Na tarde de sábado, 27 de dezembro, fortes chuvas e ventos causaram interrupções no fornecimento de energia elétrica na Grande São Paulo, afetando 159.887 residências, o que representa 1,88% dos clientes da Enel. De acordo com o painel de monitoramento da companhia, a capital paulista registrou 139.284 casas sem luz até o momento da publicação da matéria, seguida por Osasco (8.060), Embu (4.528), Cotia (2.433), Taboão da Serra (1.513) e Carapicuíba (1.459). Os municípios proporcionalmente mais impactados foram Embu, São Paulo, Osasco e Taboão da Serra.
Por volta das 17h50, a Enel reportou 166,8 mil domicílios sem energia na capital e região metropolitana, correspondendo a 1,9% dos clientes. O número caiu para 73,1 mil (0,86%) perto das 23h. A Defesa Civil municipal declarou estado de atenção para alagamentos às 15h50, elevando para estado de atenção às 18h30, com quatro pontos intransitáveis até as 17h30. A Defesa Civil estadual emitiu alerta severo para chuvas fortes no centro e norte da capital, registrando quedas de 16 árvores na região.
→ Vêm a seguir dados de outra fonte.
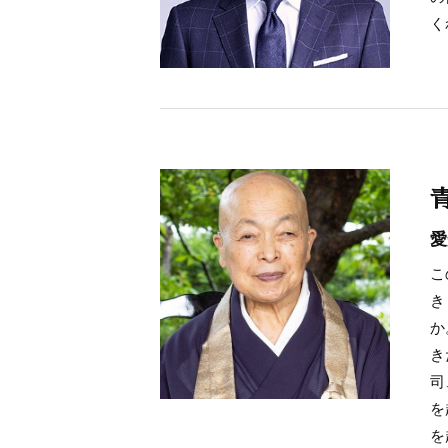
く
愛
こ
き
か
き
司
を
を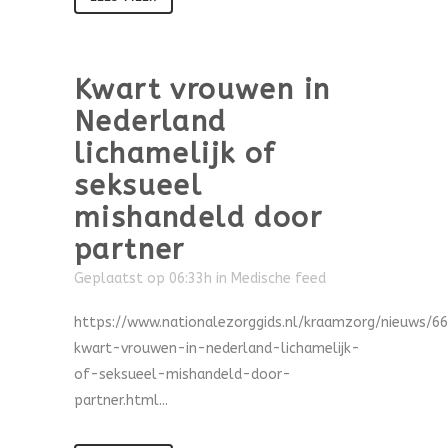
Kwart vrouwen in
Nederland
lichamelijk of
seksueel
mishandeld door
partner
Geplaatst op 06:33h
in
Medische feed
https://www.nationalezorggids.nl/kraamzorg/nieuws/6
kwart-vrouwen-in-nederland-lichamelijk-
of-seksueel-mishandeld-door-
partner.html...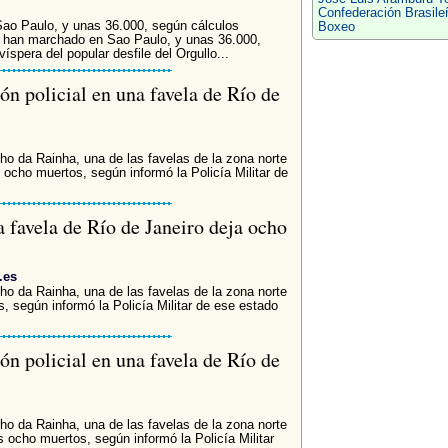
Confederación Brasile
ao Paulo, y unas 36.000, según cálculos
Boxeo
s han marchado en Sao Paulo, y unas 36.000,
víspera del popular desfile del Orgullo...
n policial en una favela de Río de
ho da Rainha, una de las favelas de la zona norte
 ocho muertos, según informó la Policía Militar de
 favela de Río de Janeiro deja ocho
.es
ho da Rainha, una de las favelas de la zona norte
, según informó la Policía Militar de ese estado
n policial en una favela de Río de
ho da Rainha, una de las favelas de la zona norte
s ocho muertos, según informó la Policía Militar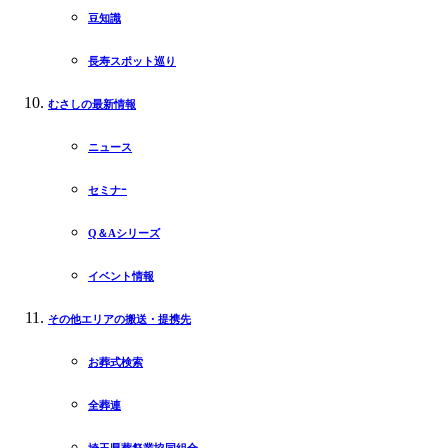
豆知識
長寿スポット巡り
むさしの最新情報
ニュース
セミナｰ
Q＆Aシリーズ
イベント情報
その他エリアの搬送・提携先
お葬式検索
全葬連
埼玉県葬祭業協同組合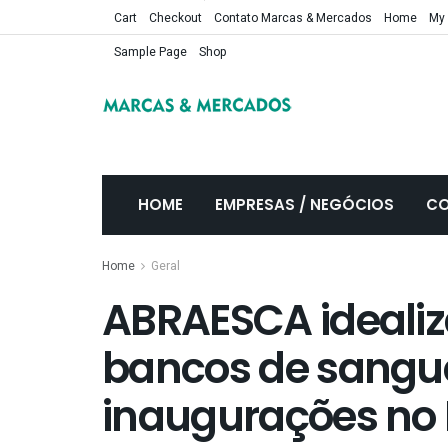
Cart
Checkout
Contato Marcas & Mercados
Home
My
Sample Page
Shop
HOME
EMPRESAS / NEGÓCIOS
CO
Home
Geral
ABRAESCA idealiza
bancos de sangue
inaugurações no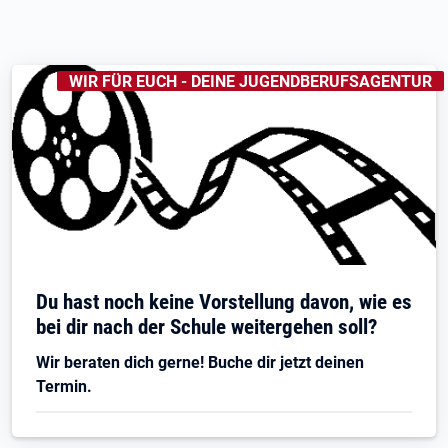
KENNZEICHNUNGEN
:
WIR FÜR EUCH - DEINE JUGENDBERUFSAGENTUR
Öffnet in neuem Tab
Du hast noch keine Vorstellung davon, wie es
bei dir nach der Schule weitergehen soll?
Wir beraten dich gerne! Buche dir jetzt deinen
Termin.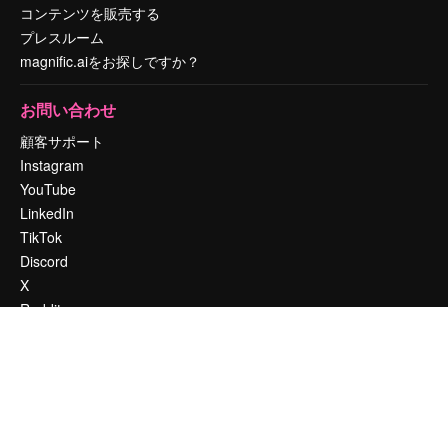
コンテンツを販売する
プレスルーム
magnific.aiをお探しですか？
お問い合わせ
顧客サポート
Instagram
YouTube
LinkedIn
TikTok
Discord
X
Reddit
Copyright © 2010-
2026
Freepik Company S.L.U.
無断複写・転載を禁じま
す
.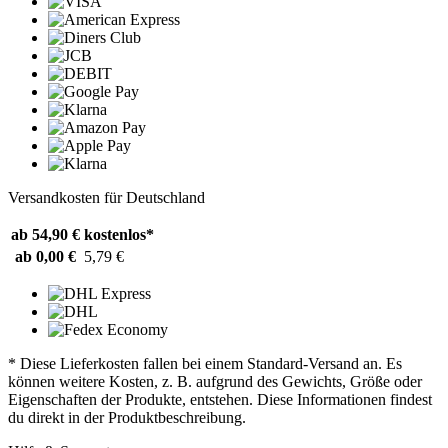
Versandkosten für Deutschland
ab 54,90 €
kostenlos*
ab 0,00 €
5,79 €
* Diese Lieferkosten fallen bei einem Standard-Versand an. Es
können weitere Kosten, z. B. aufgrund des Gewichts, Größe oder
Eigenschaften der Produkte, entstehen. Diese Informationen findest
du direkt in der Produktbeschreibung.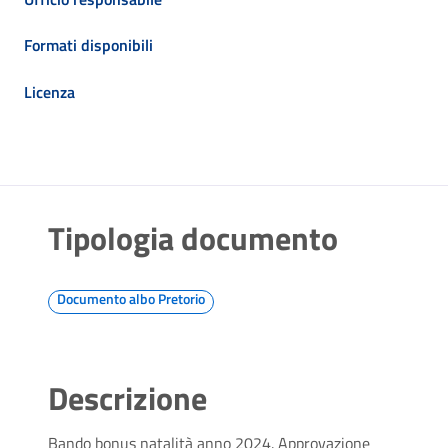
Formati disponibili
Licenza
Tipologia documento
Documento albo Pretorio
Descrizione
Bando bonus natalità anno 2024. Approvazione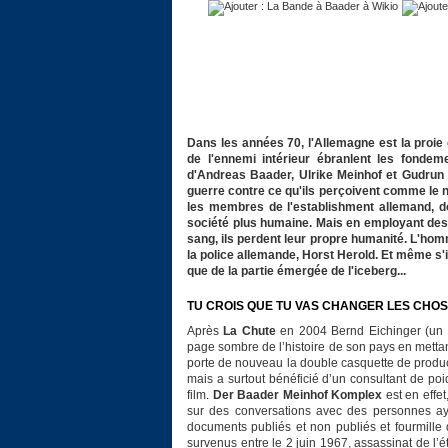
Dans les années 70, l'Allemagne est la proie 
de l'ennemi intérieur ébranlent les fonde
d'Andreas Baader, Ulrike Meinhof et Gudrun 
guerre contre ce qu'ils perçoivent comme le 
les membres de l'establishment allemand, do
société plus humaine. Mais en employant des 
sang, ils perdent leur propre humanité. L'hom
la police allemande, Horst Herold. Et même s'il 
que de la partie émergée de l'iceberg...
TU CROIS QUE TU VAS CHANGER LES CHO
Après
La Chute
en 2004 Bernd Eichinger (un d
page sombre de l’histoire de son pays en metta
porte de nouveau la double casquette de producteu
mais a surtout bénéficié d’un consultant de po
film.
Der Baader Meinhof Komplex
est en effe
sur des conversations avec des personnes aya
documents publiés et non publiés et fourmille d
survenus entre le 2 juin 1967, assassinat de l’é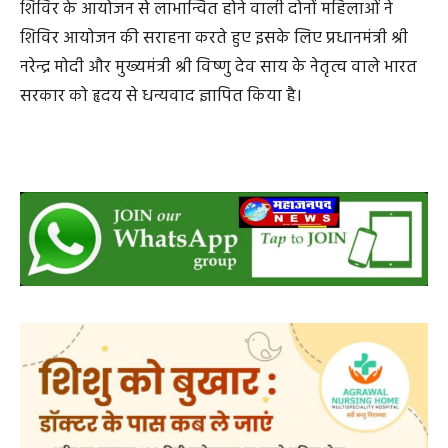
हितैषी एवं जनकल्याणकारी पहल है। मार्री बंगला में आयोजित
शिविर के आयोजन से लाभान्वित होने वाली दोनों महिलाओं ने
शिविर आयोजन की सराहना करते हुए इसके लिए प्रधानमंत्री श्री
नरेन्द्र मोदी और मुख्यमंत्री श्री विष्णु देव साय के नेतृत्व वाले भारत
सरकार को हृदय से धन्यवाद ज्ञापित किया है।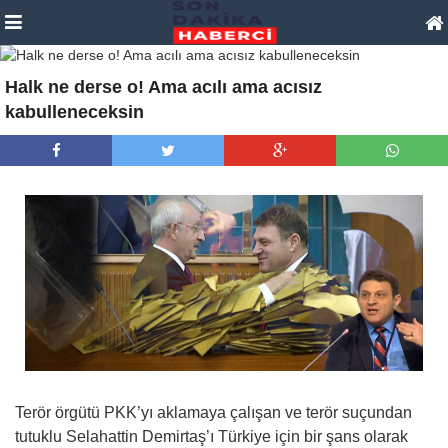
Halk ne derse o! Ama acılı ama acısız
kabulleneceksin
Terör örgütü PKK’yı aklamaya çalışan ve terör suçundan
tutuklu Selahattin Demirtaş’ı Türkiye için bir şans olarak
O calor intenso, com 35,1°C medidos às 15h no Mirante de Santana, somado à brisa marítima, favoreceu as chuvas moderadas a fortes, segundo o Centro de Gerenciamento de Emergências (CGE). O estado de atenção para altas temperaturas vigora desde 22 de dezembro. O Instituto Nacional de Meteorologia (Inmet) mantém alerta de grande perigo para onda de calor em 1.284 municípios, incluindo São Paulo.
Devido às chuvas previstas e temperaturas 5°C acima da média, o governo estadual instalou um gabinete de crise. Esse episódio agrava a crise na energia: em 10 de dezembro, uma ventania deixou dois milhões sem luz, levando a falhas anteriores em 2023 e 2024. O ministro de Minas e Energia, Alexandre Silveira, o governador Tarcísio de Freitas e o prefeito Ricardo Nunes anunciaram que a Aneel iniciará processo para romper o contrato com a Enel, que inclui contraditório e ampla defesa.